No, could be the rings/mounts.

Have you been cleaning out your flash channel? Soaking it in water doesnt do anything. You need a #32 drill bit and use your fingers and run the bit into the flash channel and cut all that nasty carbon out.


----------



## castaway (Oct 27, 2010)

Yeah the rings/mounts are the only thing left to do. How would you know if they are bad? Or is it just trial and error? I have spent so much money on this thing until I am scared to buy new ones to try out. Yeah I keep everything clean as possible.


----------



## FrontierGander (Oct 27, 2010)

trial and error.  I just finished shooting 120 bullets over 5 days out of our 30-06 only to find that the scope wasnt holding.  Boy i wish i had figured that out earlier!

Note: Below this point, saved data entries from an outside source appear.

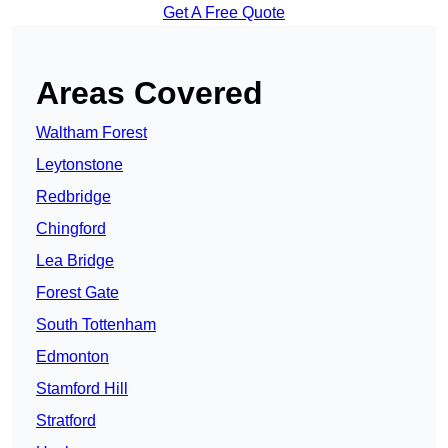
Get A Free Quote
Areas Covered
Waltham Forest
Leytonstone
Redbridge
Chingford
Lea Bridge
Forest Gate
South Tottenham
Edmonton
Stamford Hill
Stratford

First shot would be 7" high next shot 3" lower, next shot almost touching the first.  It was consistent but you had 2 groups high and low that were 3/4" groups LOL


----------



## castaway (Oct 28, 2010)

See that sounds almost exactly what I am seeing out of my gun. It will group a few shots, the one will be way off one way and the another way the next shot. It looks like I need to look into my mounts. Thanks for the help.


----------



## la huntnfish (Oct 29, 2010)

try blackhorn powder and fiocchi primers - much more consistent


----------



## FrontierGander (Oct 29, 2010)

boy that scope that was screwy on the 30-06. i mounted it on my optima today and it was perfect. I think i had my ring caps mounted to tight. I talked to someone today and he said they only need around 17 inch lbs of torque. If you over tighten them, they can bind up the scope and throw your shots all over.  Maybe he was  right? That scope is perfect  now.


----------



## castaway (Nov 4, 2010)

FrontierGander said:


> boy that scope that was screwy on the 30-06. i mounted it on my optima today and it was perfect. I think i had my ring caps mounted to tight. I talked to someone today and he said they only need around 17 inch lbs of torque. If you over tighten them, they can bind up the scope and throw your shots all over.  Maybe he was  right? That scope is perfect  now.

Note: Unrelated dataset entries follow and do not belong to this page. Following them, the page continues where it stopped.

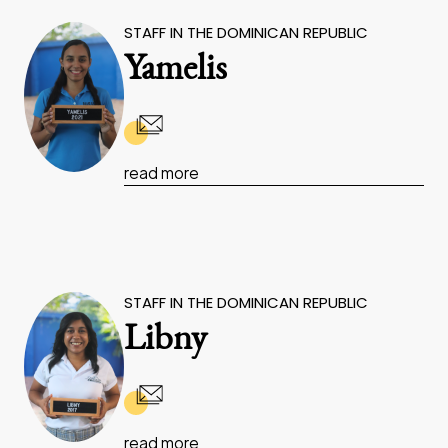
STAFF IN THE DOMINICAN REPUBLIC
Yamelis
read more
STAFF IN THE DOMINICAN REPUBLIC
Libny
read more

I never knew that. That is interesting because my dad shoots the same gun as me and his does fine while mine is all over the place.


----------



## FireHunter174 (Nov 5, 2010)

I bought a used Optima with a scope after last season for $125.  Tried to sight it in and it wouldn't hold a group for nothing.  Took off the scope and remounted the open sights.  Now its a tac driver.  Actually, I never liked a scope on a muzzleloader anyway.  So, it worked out.


----------



## strvnfshrman (Nov 9, 2010)

I was having the same trouble but switched to Hornady XTP 240gr and 100 gr 777. It is a tack driver now and we pretty much have the same gun, I shoot a Traditions Pursuit LT. The Powerbelt's never grouped well in either my Traditions Lightning Lightweight or this one. I shot two last week and I ranged one at 100yds on the money. Right through the lungs and heart. Picture perfect. But check out what everyone else has said. Good luck


----------



## stev (Nov 9, 2010)

Are you zereoing your smoke pole @ high power to 100 yds .If you dont it will be eratic shooting .Muzzleloader scopes need to be zereoed @ high power @ 100 yds i found out .


----------



## strvnfshrman (Nov 10, 2010)

stev said:


> Are you zereoing your smoke pole @ high power to 100 yds .If you dont it will be eratic shooting .Muzzleloader scopes need to be zereoed @ high power @ 100 yds i found out .



Good info. Thanks I've never heard that before.


----------



## castaway (Nov 16, 2010)

Yeah its on high power. I may try the hornady bullets next. Only thing that puzzles me is that I have already tried two different bullets, the powerbelt and tc shockwave. Just makes me keep thinking that I may have a ring/mount issue like frontier said.


----------